Did you find any other post-Trent statements by theologians, authorized by imprimatur, that state that BoD is heretical, as you claim.
Or was Canisius's catechism for little boys your best effort?
Ah, so now you're resorting to gross disrespect by your denigration of St. Peter's Catechism? You're utterly disgracing yourself. St. Peter's Catechism was one of the most widely praised by the Popes and the most widely published.
On top of it, you're lying. This was called the "Small Catechism" or "Little Catechism" because it was an abridgement of his multi-volume work, the
Summa Doctrinae Christianiae. At the end, he did have an APPENDIX in which he had a series of questions without commentary that were intended to be memorized by children, and was thus the inspiration for the future Catechism formats that we later find in places like the Baltimore Catechism. But this was not a "catechism for little boys". And even if it had been, so what? St. Peter was a theologian, effectively a
peritus who spoke twice at the Council and was declared a Doctor of the Church, not a Doctor of Little Boys.

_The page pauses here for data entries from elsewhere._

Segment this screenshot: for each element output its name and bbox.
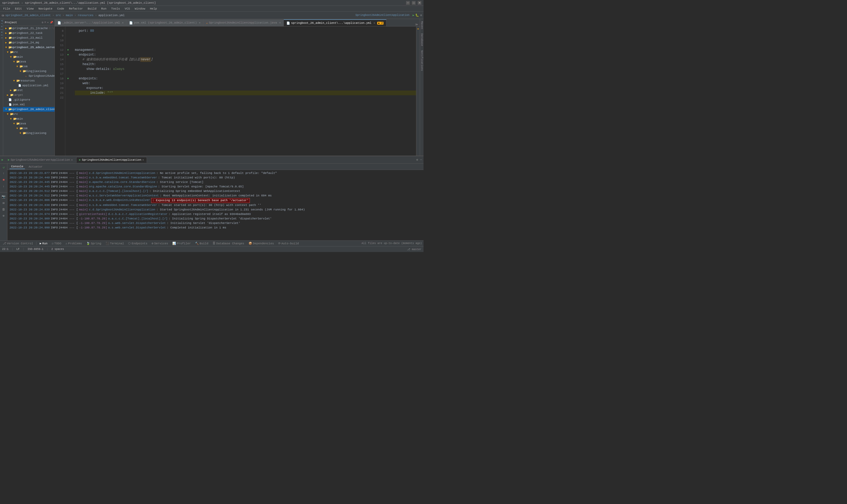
console-output[interactable]: 2022-10-23 20:20:23.877 INFO 24484 --- [… xyxy=(7,170,424,240)
tree-item-ding-25[interactable]: ▼ 📂 dingjiaxiong xyxy=(3,69,55,74)
menu-window[interactable]: Window xyxy=(132,6,147,11)
stop-button[interactable]: ■ xyxy=(1,177,6,183)
minimize-button[interactable]: ─ xyxy=(406,1,410,5)
menu-file[interactable]: File xyxy=(1,6,12,11)
fold-icon[interactable]: ▼ xyxy=(67,49,69,52)
console-tab[interactable]: Console xyxy=(10,164,25,169)
tree-item-com-25[interactable]: ▼ 📂 com xyxy=(3,64,55,69)
debug-button[interactable]: 🐛 xyxy=(415,14,419,17)
tree-item-test-25[interactable]: ▶ 📁 test xyxy=(3,88,55,93)
tree-item-app25[interactable]: ☕ Springboot25AdminServerApplication xyxy=(3,74,55,78)
indent-indicator[interactable]: 2 spaces xyxy=(51,248,64,251)
camera-button[interactable]: 📷 xyxy=(1,194,6,199)
build-toolbar-item[interactable]: 🔨 Build xyxy=(194,242,209,245)
breadcrumb-project[interactable]: springboot_26_admin_client xyxy=(5,14,51,17)
tree-item-mail[interactable]: ▶ 📁 springboot_23_mail xyxy=(3,35,55,40)
sidebar-expand-icon[interactable]: ≡ xyxy=(44,21,46,24)
sidebar-pin-icon[interactable]: 📌 xyxy=(50,21,53,24)
run-config-label[interactable]: Springboot26AdminClientApplication xyxy=(356,14,410,17)
tree-item-appyml-25[interactable]: 📄 application.yml xyxy=(3,83,55,88)
tree-item-resources-25[interactable]: ▼ 📂 resources xyxy=(3,78,55,83)
menu-tools[interactable]: Tools xyxy=(109,6,122,11)
menu-navigate[interactable]: Navigate xyxy=(36,6,55,11)
tree-item-com-26[interactable]: ▼ 📂 com xyxy=(3,126,55,131)
menu-run[interactable]: Run xyxy=(99,6,109,11)
tree-item-main-25[interactable]: ▼ 📂 main xyxy=(3,55,55,59)
tree-item-src-25[interactable]: ▼ 📂 src xyxy=(3,50,55,55)
database-panel-label[interactable]: Database xyxy=(420,31,424,48)
tree-item-j2cache[interactable]: ▶ 📁 springboot_21_j2cache D:\DingJiaxion… xyxy=(3,26,55,31)
run-minimize-icon[interactable]: ─ xyxy=(420,158,422,161)
tab-close-icon[interactable]: ✕ xyxy=(122,21,124,24)
client-tab-close-icon[interactable]: ✕ xyxy=(142,158,144,161)
fold-icon[interactable]: ▼ xyxy=(67,77,69,80)
tree-item-admin-server[interactable]: ▼ 📂 springboot_25_admin_server D:\Ding..… xyxy=(3,45,55,50)
tree-item-task[interactable]: ▶ 📁 springboot_22_task xyxy=(3,31,55,35)
project-panel-label[interactable]: P r o j e c t xyxy=(0,19,3,40)
db-changes-toolbar-item[interactable]: 🗄 Database Changes xyxy=(212,242,245,245)
tree-item-admin-client[interactable]: ▼ 📂 springboot_26_admin_client D:\... xyxy=(3,107,55,112)
tab-app-java[interactable]: ☕ Springboot26AdminClientApplication.jav… xyxy=(203,19,284,26)
sidebar-collapse-icon[interactable]: ▾ xyxy=(47,21,49,24)
run-settings-icon[interactable]: ⚙ xyxy=(416,158,418,161)
clear-button[interactable]: 🗑 xyxy=(1,207,6,212)
run-toolbar-item[interactable]: ▶ Run xyxy=(39,242,49,245)
menu-vcs[interactable]: VCS xyxy=(123,6,132,11)
tab-close-icon[interactable]: ✕ xyxy=(374,21,375,24)
tree-item-gitignore-25[interactable]: 📄 .gitignore xyxy=(3,97,55,102)
profiler-toolbar-item[interactable]: 📊 Profiler xyxy=(171,242,192,245)
restart-button[interactable]: ↺ xyxy=(1,165,6,170)
breadcrumb-src[interactable]: src xyxy=(56,14,61,17)
breadcrumb-main[interactable]: main xyxy=(66,14,73,17)
window-controls[interactable]: ─ □ ✕ xyxy=(406,1,421,5)
actuator-tab[interactable]: Actuator xyxy=(27,165,44,169)
tab-close-icon[interactable]: ✕ xyxy=(279,21,281,24)
tree-item-java-25[interactable]: ▼ 📂 java xyxy=(3,59,55,64)
menu-code[interactable]: Code xyxy=(55,6,66,11)
line-ending-indicator[interactable]: LF xyxy=(16,248,20,251)
code-editor[interactable]: port: 80 management: endpoint: # 健康指标的所有… xyxy=(71,26,416,156)
auto-build-toolbar-item[interactable]: ⟳ Auto-build xyxy=(277,242,300,245)
tree-item-target-25[interactable]: ▶ 📁 target xyxy=(3,93,55,97)
notifications-panel-label[interactable]: Notifications xyxy=(420,48,424,73)
run-icon[interactable]: ▶ xyxy=(2,158,3,161)
services-toolbar-item[interactable]: ⚙ Services xyxy=(150,242,169,245)
tree-item-mq[interactable]: ▶ 📁 springboot_24_mq xyxy=(3,40,55,45)
vcs-toolbar-item[interactable]: ⎇ Version Control xyxy=(2,242,34,245)
menu-view[interactable]: View xyxy=(24,6,36,11)
breadcrumb-resources[interactable]: resources xyxy=(78,14,93,17)
menu-help[interactable]: Help xyxy=(148,6,159,11)
scroll-down-button[interactable]: ↓ xyxy=(1,184,6,189)
todo-toolbar-item[interactable]: ☑ TODO xyxy=(51,242,62,245)
settings-icon[interactable]: ⚙ xyxy=(420,14,422,17)
charset-indicator[interactable]: ISO-8859-1 xyxy=(28,248,43,251)
tab-close-icon[interactable]: ✕ xyxy=(199,21,201,24)
terminal-toolbar-item[interactable]: ⬛ Terminal xyxy=(105,242,125,245)
menu-build[interactable]: Build xyxy=(86,6,98,11)
maximize-button[interactable]: □ xyxy=(412,1,416,5)
position-indicator[interactable]: 22:1 xyxy=(2,248,8,251)
spring-toolbar-item[interactable]: 🍃 Spring xyxy=(85,242,103,245)
sidebar-settings-icon[interactable]: ⚙ xyxy=(42,21,43,24)
endpoints-toolbar-item[interactable]: ⬡ Endpoints xyxy=(127,242,148,245)
menu-refactor[interactable]: Refactor xyxy=(67,6,85,11)
fold-icon[interactable]: ▼ xyxy=(67,53,69,56)
tree-item-java-26[interactable]: ▼ 📂 java xyxy=(3,121,55,126)
run-tab-server[interactable]: ▶ Springboot25AdminServerApplication ✕ xyxy=(5,157,76,163)
filter-button[interactable]: ⊞ xyxy=(1,200,6,206)
run-tab-client[interactable]: ▶ Springboot26AdminClientApplication ✕ xyxy=(76,157,147,163)
fold-button[interactable]: ⊕ xyxy=(1,213,6,218)
run-button[interactable]: ▶ xyxy=(413,14,415,17)
server-tab-close-icon[interactable]: ✕ xyxy=(71,158,73,161)
breadcrumb-file[interactable]: application.yml xyxy=(98,14,125,17)
maven-panel-label[interactable]: Maven xyxy=(420,19,424,31)
tab-client-yml[interactable]: 📄 springboot_26_admin_client\...\applica… xyxy=(284,19,387,26)
tabs-overflow-icon[interactable]: ≫ xyxy=(413,23,420,26)
tab-pom-xml[interactable]: 📄 pom.xml (springboot_26_admin_client) ✕ xyxy=(127,19,203,26)
tree-item-pom-25[interactable]: 📄 pom.xml xyxy=(3,102,55,107)
tree-item-ding-26[interactable]: ▼ 📂 dingjiaxiong xyxy=(3,131,55,136)
tree-item-src-26[interactable]: ▼ 📂 src xyxy=(3,112,55,116)
close-button[interactable]: ✕ xyxy=(418,1,421,5)
git-branch[interactable]: ⎇ master xyxy=(407,248,421,251)
tree-item-main-26[interactable]: ▼ 📂 main xyxy=(3,116,55,121)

Nor is it lost on anyone that you refuse the title "Saint" to this Doctor of the Church, thus attempting to deride him even more, because he doesn't agree with YOUR reading of Trent. Of course, I'm sure we'll be hearing soon about St. Alphonsus Liguori the Great, Greatest Doctor of the Church in History ... etc. etc. In other words, your measure of whether someone was a reputable authority depends on whether they agree with you.
This gets worse with every post.
Regardless, none of these authorities was infallible. And you refuse to argue the question on its own terms.